If you're curious how the acoustic AI model works and why I designed it that way, here's the paper: https://arxiv.org/abs/2206.12693 and here's a pre-trained HuggingFace transformers model: https://huggingface.co/fxtentacle/wav2vec2-xls-r-1b-tevr
Download tevr_asr_tool-1.0.0-Linux-x86_64.deb
from GitHub
and extract the multipart ZIP:
wget "https://github.com/DeutscheKI/tevr-asr-tool/releases/download/v1.0.0/tevr_asr_tool-1.0.0-Linux-x86_64.zip.001"
wget "https://github.com/DeutscheKI/tevr-asr-tool/releases/download/v1.0.0/tevr_asr_tool-1.0.0-Linux-x86_64.zip.002"

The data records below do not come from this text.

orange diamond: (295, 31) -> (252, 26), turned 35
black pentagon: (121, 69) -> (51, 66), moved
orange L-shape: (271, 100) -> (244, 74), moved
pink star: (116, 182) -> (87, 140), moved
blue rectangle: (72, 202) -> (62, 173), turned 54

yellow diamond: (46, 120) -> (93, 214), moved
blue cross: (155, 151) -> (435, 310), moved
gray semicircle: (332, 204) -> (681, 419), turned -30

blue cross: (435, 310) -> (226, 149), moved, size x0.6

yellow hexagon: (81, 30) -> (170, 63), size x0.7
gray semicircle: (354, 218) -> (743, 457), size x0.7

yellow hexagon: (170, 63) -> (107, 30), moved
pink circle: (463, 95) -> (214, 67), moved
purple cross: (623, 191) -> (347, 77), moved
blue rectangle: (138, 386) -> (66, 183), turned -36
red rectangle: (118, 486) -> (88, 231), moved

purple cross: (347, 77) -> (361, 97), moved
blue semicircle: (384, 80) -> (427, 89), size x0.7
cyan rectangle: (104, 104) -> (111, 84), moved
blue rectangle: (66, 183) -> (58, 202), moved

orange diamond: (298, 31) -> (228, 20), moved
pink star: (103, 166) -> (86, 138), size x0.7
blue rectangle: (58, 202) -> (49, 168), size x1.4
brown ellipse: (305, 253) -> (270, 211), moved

wget "https://github.com/DeutscheKI/tevr-asr-tool/releases/download/v1.0.0/tevr_asr_tool-1.0.0-Linux-x86_64.zip.003"
wget "https://github.com/DeutscheKI/tevr-asr-tool/releases/download/v1.0.0/tevr_asr_tool-1.0.0-Linux-x86_64.zip.004"

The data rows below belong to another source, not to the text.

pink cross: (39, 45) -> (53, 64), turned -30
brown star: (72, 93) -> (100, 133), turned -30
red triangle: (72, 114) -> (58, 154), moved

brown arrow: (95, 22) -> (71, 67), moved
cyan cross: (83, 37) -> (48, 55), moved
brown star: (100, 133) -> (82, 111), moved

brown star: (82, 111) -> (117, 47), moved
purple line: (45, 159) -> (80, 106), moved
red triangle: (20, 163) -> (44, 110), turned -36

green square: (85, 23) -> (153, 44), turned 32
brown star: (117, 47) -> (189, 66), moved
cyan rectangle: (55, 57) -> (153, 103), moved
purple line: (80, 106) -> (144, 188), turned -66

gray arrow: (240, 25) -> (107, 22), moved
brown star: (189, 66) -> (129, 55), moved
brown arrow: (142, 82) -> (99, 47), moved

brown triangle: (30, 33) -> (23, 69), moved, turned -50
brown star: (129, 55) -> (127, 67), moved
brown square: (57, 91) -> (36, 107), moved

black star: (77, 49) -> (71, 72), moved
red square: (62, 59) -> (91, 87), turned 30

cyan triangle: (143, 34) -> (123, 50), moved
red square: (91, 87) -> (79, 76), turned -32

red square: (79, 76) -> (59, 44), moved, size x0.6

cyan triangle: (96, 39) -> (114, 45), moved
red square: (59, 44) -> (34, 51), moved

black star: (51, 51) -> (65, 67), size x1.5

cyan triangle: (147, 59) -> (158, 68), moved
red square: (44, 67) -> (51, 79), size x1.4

wget "https://github.com/DeutscheKI/tevr-asr-tool/releases/download/v1.0.0/tevr_asr_tool-1.0.0-Linux-x86_64.zip.005"
cat tevr_asr_tool-1.0.0-Linux-x86_64.zip.00* > tevr_asr_tool-1.0.0-Linux-x86_64.zip
unzip tevr_asr_tool-1.0.0-Linux-x86_64.zip
Install it:
sudo dpkg -i tevr_asr_tool-1.0.0-Linux-x86_64.deb
Download submodules:
git submodule update --init
CMake configure and build:
cmake -DCMAKE_BUILD_TYPE=MinSizeRel -DCPACK_CMAKE_GENERATOR=Ninja -S . -B build
cmake --build build --target tevr_asr_tool -j 16
Create debian package:
(cd build && cpack -G DEB)
Install it:
sudo dpkg -i build/tevr_asr_tool-1.0.0-Linux-x86_64.deb
tevr_asr_tool --target_file=test_audio.wav 2>log.txt
should display the correct transcription
mückenstiche sollte man nicht aufkratzen
.
And log.txt
will contain the diagnostics and progress
that was logged to stderr during execution.

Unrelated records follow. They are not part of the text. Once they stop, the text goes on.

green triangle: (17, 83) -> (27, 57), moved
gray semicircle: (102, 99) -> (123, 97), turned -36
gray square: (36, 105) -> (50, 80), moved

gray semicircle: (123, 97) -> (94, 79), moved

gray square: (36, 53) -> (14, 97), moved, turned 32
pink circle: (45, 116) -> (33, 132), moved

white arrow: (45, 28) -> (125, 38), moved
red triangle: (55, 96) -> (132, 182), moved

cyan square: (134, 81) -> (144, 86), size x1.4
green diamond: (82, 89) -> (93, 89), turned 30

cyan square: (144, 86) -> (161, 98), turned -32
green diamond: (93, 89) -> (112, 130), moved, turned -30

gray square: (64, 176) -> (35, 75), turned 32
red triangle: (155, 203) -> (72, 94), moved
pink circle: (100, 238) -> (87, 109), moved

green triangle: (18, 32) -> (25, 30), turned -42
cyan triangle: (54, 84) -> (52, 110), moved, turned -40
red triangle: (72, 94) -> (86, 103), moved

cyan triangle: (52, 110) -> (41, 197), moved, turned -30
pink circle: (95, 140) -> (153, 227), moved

I plan to release a Vulkan & OpenGL-accelerated
real-time low-latency transcription
software for developers soon.
It'll run 100% private + 100% offline
just like this tool,
but instead of processing a WAV file on CPU
it'll stream the real-time GPU transcription
of your microphone input
through a WebRTC-capable REST API
so that you can easily integrate it
with your own voice-controlled projects.
For example, that'll enable
hackable voice typing
together with pynput.keyboard
.
If you want to get notified when it launches, please enter your email at https://madmimi.com/signups/f0da3b13840d40ce9e061cafea6280d5/join
This tool itself is free to use also for commercial use. And of course it comes with no warranty of any kind.
But if you have an idea for a commercial use-case for a customized version of this tool or for similar technology - ideally something that helps small and medium-sized businesses in northern Germany become more competitive - then please contact me at moin@DeutscheKI.de
If you use this for research, please cite:
@misc{https://doi.org/10.48550/arxiv.2206.12693,
doi = {10.48550/ARXIV.2206.12693},
url = {https://arxiv.org/abs/2206.12693},
author = {Krabbenhöft, Hajo Nils and Barth, Erhardt},
keywords = {Computation and Language (cs.CL), Sound (cs.SD), Audio and Speech Processing (eess.AS), FOS: Computer and information sciences, FOS: Computer and information sciences, FOS: Electrical engineering, electronic engineering, information engineering, FOS: Electrical engineering, electronic engineering, information engineering, F.2.1; I.2.6; I.2.7},
title = {TEVR: Improving Speech Recognition by Token Entropy Variance Reduction},
publisher = {arXiv},
year = {2022},
copyright = {Creative Commons Attribution 4.0 International}
}
The German AI model and my training scripts can be found on HuggingFace: https://huggingface.co/fxtentacle/wav2vec2-xls-r-1b-tevr
The model has undergone XLS-R cross-language pre-training.
You can directly fine-tune it with a different
language dataset - for example CommonVoice English -
and then re-export the files in the
tevr-asr-data
folder.
Alternatively, you can donate roughly 2 weeks of A100 GPU credits to me and I'll train a suitable recognition model and upload it to HuggingFace.